OTTAWA/TORONTO (Reuters) - Canada promised a crackdown on market abuses on Wednesday when it introduced a draft law to set up a national securities regulator, but a showdown looms with two provinces that want to preserve their own powers.
The proposed national watchdog would replace the current system of 13 provincial and territorial agencies that oversee stock and bond markets. Canada currently is the only industrialized country that does not have a single regulator.
Finance Minister Jim Flaherty said it would cut costs and make it easier to crack down on white-collar crime.
“Those who commit securities fraud will face a tougher, more comprehensive regime. No more falling through the cracks,” Flaherty told reporters.
Under Flaherty’s proposal, the legislation would become the vehicle to prosecute securities fraud, market manipulation, prohibitive insider trading and misrepresentation across Canada.
Provinces and territories would have the right to opt out of the new system but the national regulator could still pursue wrongdoers for offenses committed in such jurisdictions.
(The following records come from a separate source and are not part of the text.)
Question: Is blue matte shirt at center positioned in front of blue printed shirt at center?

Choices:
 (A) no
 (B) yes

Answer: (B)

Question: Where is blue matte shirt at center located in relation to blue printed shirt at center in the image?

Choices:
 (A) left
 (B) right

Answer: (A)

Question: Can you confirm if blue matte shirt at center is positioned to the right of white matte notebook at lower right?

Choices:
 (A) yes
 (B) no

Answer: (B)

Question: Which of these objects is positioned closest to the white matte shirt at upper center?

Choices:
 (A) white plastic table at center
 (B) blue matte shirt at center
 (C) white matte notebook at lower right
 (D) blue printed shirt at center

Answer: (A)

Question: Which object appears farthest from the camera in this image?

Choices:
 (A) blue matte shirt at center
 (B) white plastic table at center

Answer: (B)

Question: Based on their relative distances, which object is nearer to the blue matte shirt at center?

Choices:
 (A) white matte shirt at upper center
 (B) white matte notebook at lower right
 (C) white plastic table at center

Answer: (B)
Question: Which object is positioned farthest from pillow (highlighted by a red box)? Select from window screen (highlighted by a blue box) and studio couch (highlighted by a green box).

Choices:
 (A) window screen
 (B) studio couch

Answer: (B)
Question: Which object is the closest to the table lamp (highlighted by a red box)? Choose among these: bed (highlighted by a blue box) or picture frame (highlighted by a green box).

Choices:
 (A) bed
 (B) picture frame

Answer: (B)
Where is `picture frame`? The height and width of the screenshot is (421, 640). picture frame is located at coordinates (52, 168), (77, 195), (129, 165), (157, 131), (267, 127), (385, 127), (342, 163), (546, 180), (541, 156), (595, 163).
While bankers and investment dealers welcomed the plan. Alberta and Quebec, two rich and influential provinces, fretted about dilution of their sovereignty.
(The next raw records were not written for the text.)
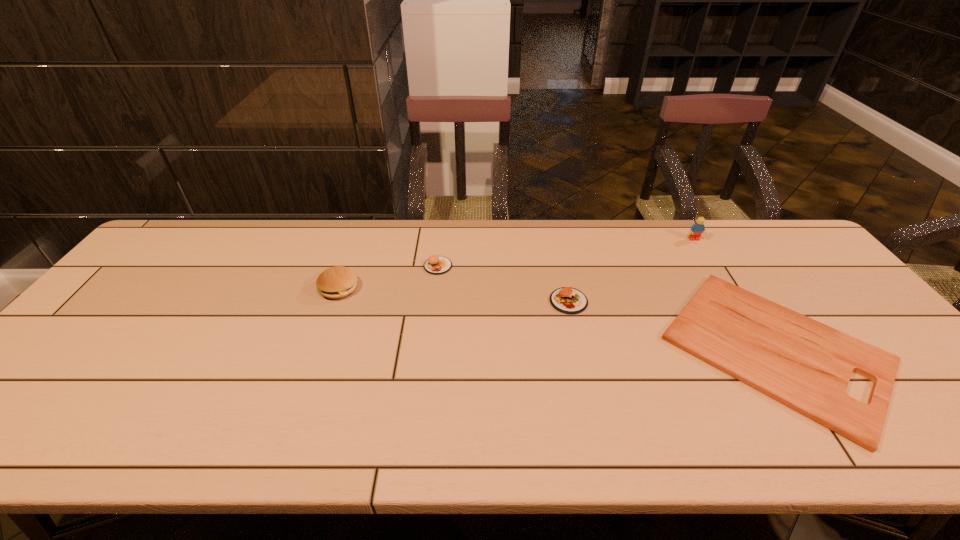 This screenshot has width=960, height=540. In order to click on vacant space located on the left of the fourth object from right to left in this screenshot , I will do `click(318, 266)`.

Find the location of a particular element. This screenshot has width=960, height=540. vacant space located 0.380m on the front of the fourth tallest object is located at coordinates (601, 449).

Locate an element on the screen. Lego present at the far edge is located at coordinates (697, 229).

You are a GUI agent. You are given a task and a screenshot of the screen. Output one action in this format:
    pyautogui.click(x=<x>, y=<y>)
    Task: Click on the patty that is positioned at the far edge
    
    Given the screenshot: What is the action you would take?
    pyautogui.click(x=436, y=265)

At what (x,y) coordinates should I click in order to perform the action: click on vacant space at the far edge of the desktop. Please return your answer as a coordinate pair (x, y). Image resolution: width=960 pixels, height=540 pixels. Looking at the image, I should click on (429, 238).

Identify the location of vacant region at the near edge of the desktop. (x=145, y=415).

At what (x,y) coordinates should I click in order to perform the action: click on vacant space at the left edge of the desktop. Please return your answer as a coordinate pair (x, y). Looking at the image, I should click on (177, 284).

Find the location of `blank space at the right edge`. blank space at the right edge is located at coordinates (870, 330).

This screenshot has width=960, height=540. I want to click on vacant space at the far left corner, so click(180, 231).

Where is `free space between the second object from left to right and the fourth tallest object`? free space between the second object from left to right and the fourth tallest object is located at coordinates (503, 284).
Daniel Paille, a legislator from the separatist Bloc Quebecois, said in the House of Commons that the proposed regulator would be “a predator, a plunderer, a vandal (and) a thief of Quebec’s sovereignty.”
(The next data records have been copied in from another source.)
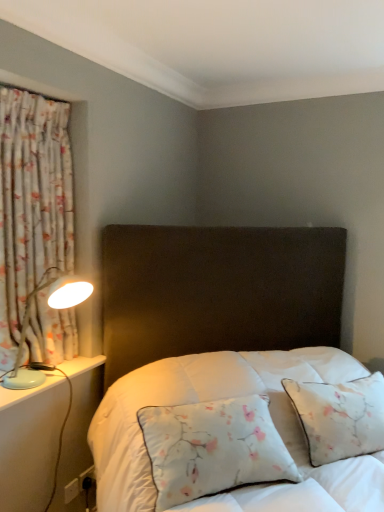 Image resolution: width=384 pixels, height=512 pixels. Find the location of `floral fabric pillow at center`. floral fabric pillow at center is located at coordinates click(213, 448).

What is the approximate width of floral fabric curtain at left?

floral fabric curtain at left is 8.09 inches wide.

Locate an element on the screen. The width and height of the screenshot is (384, 512). white plastic electric outlet at lower left is located at coordinates (72, 490).

Measure the distance between light blue plastic table lamp at left and camera.

light blue plastic table lamp at left is 1.67 meters away from camera.

This screenshot has height=512, width=384. What do you see at coordinates (52, 308) in the screenshot?
I see `light blue plastic table lamp at left` at bounding box center [52, 308].

Identify the location of floral fabric pillow at center. (213, 448).

Is floral fabric pillow at center completely or partially outside of white plastic electric outlet at lower left?

Absolutely, floral fabric pillow at center is external to white plastic electric outlet at lower left.

Is floral fabric pillow at center wider than white plastic electric outlet at lower left?

Yes, floral fabric pillow at center is wider than white plastic electric outlet at lower left.

Considering the relative sizes of floral fabric pillow at center and white plastic electric outlet at lower left in the image provided, is floral fabric pillow at center smaller than white plastic electric outlet at lower left?

No.

How distant is floral fabric curtain at left from white plastic electric outlet at lower left?

They are 1.20 meters apart.

From the image's perspective, who appears lower, floral fabric curtain at left or white plastic electric outlet at lower left?

white plastic electric outlet at lower left, from the image's perspective.

Where is `electric outlet below the floral fabric curtain at left (from the image's perspective)`? This screenshot has width=384, height=512. electric outlet below the floral fabric curtain at left (from the image's perspective) is located at coordinates (72, 490).

Is point (2, 88) farther from viewer compared to point (81, 484)?

No, it is in front of (81, 484).

Is floral fabric curtain at left wider or thinner than light blue plastic table lamp at left?

In the image, floral fabric curtain at left appears to be more narrow than light blue plastic table lamp at left.

Which object is further away from the camera taking this photo, floral fabric curtain at left or light blue plastic table lamp at left?

Positioned behind is floral fabric curtain at left.

The height and width of the screenshot is (512, 384). Identify the location of table lamp lying on the right of floral fabric curtain at left. 52,308.

Is light blue plastic table lamp at left oriented towards floral fabric pillow at center?

Yes, light blue plastic table lamp at left is aimed at floral fabric pillow at center.

Who is smaller, light blue plastic table lamp at left or floral fabric pillow at center?

Smaller between the two is light blue plastic table lamp at left.

What's the angular difference between light blue plastic table lamp at left and floral fabric pillow at center's facing directions?

The facing directions of light blue plastic table lamp at left and floral fabric pillow at center are 46.5 degrees apart.

Does light blue plastic table lamp at left have a larger size compared to floral fabric curtain at left?

Actually, light blue plastic table lamp at left might be smaller than floral fabric curtain at left.

From the image's perspective, which one is positioned higher, light blue plastic table lamp at left or floral fabric curtain at left?

floral fabric curtain at left.

Based on their positions, is light blue plastic table lamp at left located to the left or right of floral fabric curtain at left?

From the image, it's evident that light blue plastic table lamp at left is to the right of floral fabric curtain at left.

Considering the sizes of objects white plastic electric outlet at lower left and floral fabric curtain at left in the image provided, who is shorter, white plastic electric outlet at lower left or floral fabric curtain at left?

With less height is white plastic electric outlet at lower left.

Looking at this image, is white plastic electric outlet at lower left thinner than floral fabric curtain at left?

Indeed, white plastic electric outlet at lower left has a lesser width compared to floral fabric curtain at left.

Considering the sizes of objects white plastic electric outlet at lower left and floral fabric curtain at left in the image provided, who is bigger, white plastic electric outlet at lower left or floral fabric curtain at left?

Bigger between the two is floral fabric curtain at left.

Could you tell me if white plastic electric outlet at lower left is turned towards floral fabric curtain at left?

No, white plastic electric outlet at lower left does not turn towards floral fabric curtain at left.

Is the depth of floral fabric pillow at center greater than that of floral fabric curtain at left?

No, floral fabric pillow at center is closer to the camera.

Which is in front, point (195, 443) or point (23, 273)?

The point (195, 443) is more forward.

What's the angular difference between floral fabric pillow at center and floral fabric curtain at left's facing directions?

floral fabric pillow at center and floral fabric curtain at left are facing 44.3 degrees away from each other.

Consider the image. Is floral fabric curtain at left surrounded by floral fabric pillow at center?

No, floral fabric curtain at left is not inside floral fabric pillow at center.

Identify the location of electric outlet on the left side of floral fabric pillow at center. (72, 490).

Locate an element on the screen. The height and width of the screenshot is (512, 384). curtain lying in front of the white plastic electric outlet at lower left is located at coordinates (31, 203).

When comparing their distances from white plastic electric outlet at lower left, does floral fabric curtain at left or light blue plastic table lamp at left seem closer?

Among the two, light blue plastic table lamp at left is located nearer to white plastic electric outlet at lower left.

Considering their positions, is floral fabric pillow at center positioned closer to light blue plastic table lamp at left than white plastic electric outlet at lower left?

floral fabric pillow at center.

Based on the photo, from the image, which object appears to be nearer to floral fabric pillow at center, white plastic electric outlet at lower left or floral fabric curtain at left?

floral fabric curtain at left is positioned closer to the anchor floral fabric pillow at center.

Consider the image. Estimate the real-world distances between objects in this image. Which object is further from white plastic electric outlet at lower left, floral fabric curtain at left or floral fabric pillow at center?

floral fabric curtain at left lies further to white plastic electric outlet at lower left than the other object.

Considering their positions, is floral fabric pillow at center positioned further to white plastic electric outlet at lower left than floral fabric curtain at left?

floral fabric curtain at left.

From the image, which object appears to be farther from floral fabric pillow at center, white plastic electric outlet at lower left or light blue plastic table lamp at left?

Among the two, white plastic electric outlet at lower left is located further to floral fabric pillow at center.

From the image, which object appears to be farther from floral fabric pillow at center, floral fabric curtain at left or light blue plastic table lamp at left?

Based on the image, floral fabric curtain at left appears to be further to floral fabric pillow at center.

Based on the photo, estimate the real-world distances between objects in this image. Which object is further from floral fabric curtain at left, white plastic electric outlet at lower left or light blue plastic table lamp at left?

white plastic electric outlet at lower left is further to floral fabric curtain at left.

In order to click on table lamp between floral fabric curtain at left and floral fabric pillow at center in this screenshot , I will do `click(52, 308)`.

Find the location of a particular element. pillow between floral fabric curtain at left and white plastic electric outlet at lower left from top to bottom is located at coordinates (213, 448).

The image size is (384, 512). What are the coordinates of `pillow between light blue plastic table lamp at left and white plastic electric outlet at lower left in the up-down direction` in the screenshot? It's located at (213, 448).

Where is `table lamp between floral fabric curtain at left and white plastic electric outlet at lower left in the vertical direction`? The image size is (384, 512). table lamp between floral fabric curtain at left and white plastic electric outlet at lower left in the vertical direction is located at coordinates (52, 308). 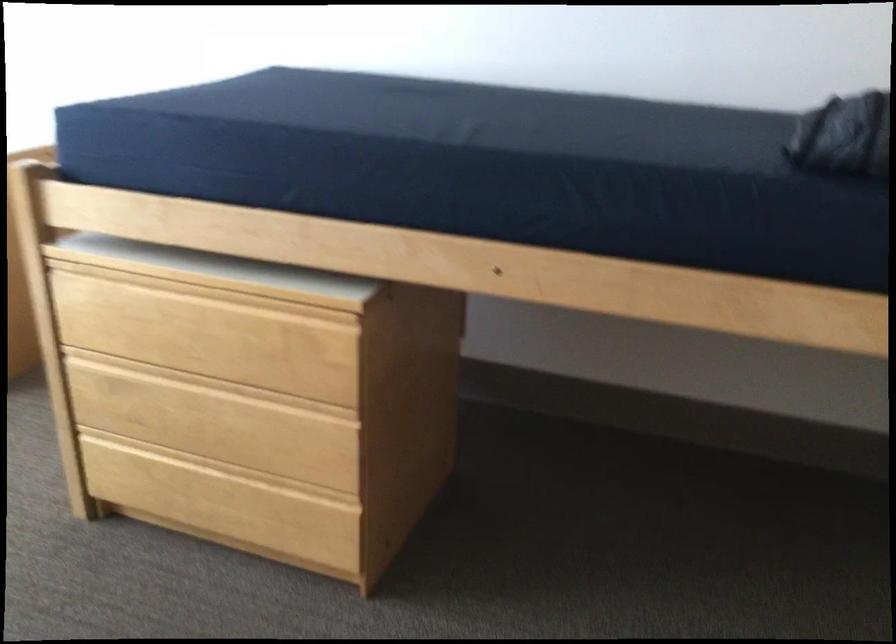 This screenshot has height=644, width=896. Identify the location of the top drawer handle. (207, 469). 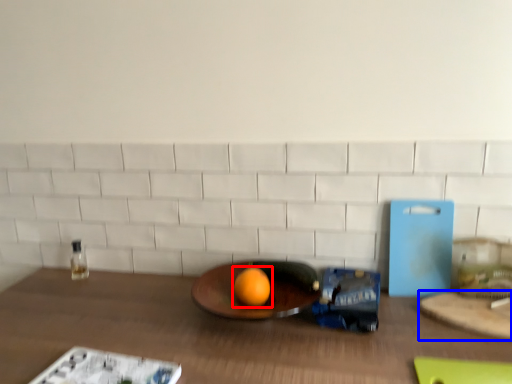 Question: Which object is further to the camera taking this photo, grapefruit (highlighted by a red box) or cutting board (highlighted by a blue box)?

Choices:
 (A) grapefruit
 (B) cutting board

Answer: (A) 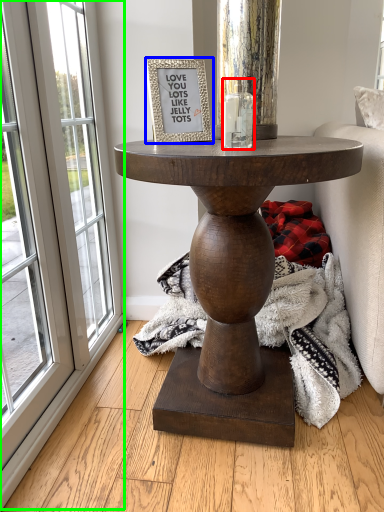 Question: Which object is positioned closest to candle holder (highlighted by a red box)? Select from picture frame (highlighted by a blue box) and screen door (highlighted by a green box).

Choices:
 (A) picture frame
 (B) screen door

Answer: (A)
Before asking Parliament to approve the law, Flaherty will ask the Supreme Court to rule on whether the federal government has the constitutional power to act on securities issues, an area that some provinces say is their exclusive jurisdiction.
He said he expects a favorable ruling from Canada’s top court by next year, and aims to launch the new agency in 2012.
Quebec and Alberta have said a national regulator encroaches on provincial powers, hampers economic development and would fail to take advantage of local expertise.
“I‘m concerned the federal government continues to push ahead with its agenda to usurp provincial authority over securities regulation in the absence of any evidence the current system needs fixing,” Alberta Finance Minister Ted Morton said.
“Alberta is not opposed to improving on the system we have, but we are opposed to the federal government acting unilaterally in an area that is provincial jurisdiction.”
Poonam Puri, a law professor at Osgoode Hall Law School in Toronto, said a jurisdiction that does not opt into the system could become less competitive than jurisdictions that join. Investors in jurisdictions outside the system may lose out on investment opportunities.
“A national regulator will be a single focus of accountability for investors, for businesses and for governments,” said Puri, research director for the January 2009 Hockin Panel. It issued the latest of a handful of government-linked reports over the past 40 years that have advocated for a single regulator.
Philip Anisman, a prominent Toronto securities lawyer who wrote a report advocating for a national regime in the late 1970s, said the current system was “colossally slow” in joint investigations and rule-making.
“The influence of any provincial commissions that decide not to participate will inevitably be diminished in light of national goals,” said Anisman, referring to the desire for countries to coordinate in areas of financial stability and systemic risk prevention.
A contrary argument is that provinces have local specialization that a single regulator could put at risk. There is also concern that national regulators have missed fraud in bigger countries than Canada.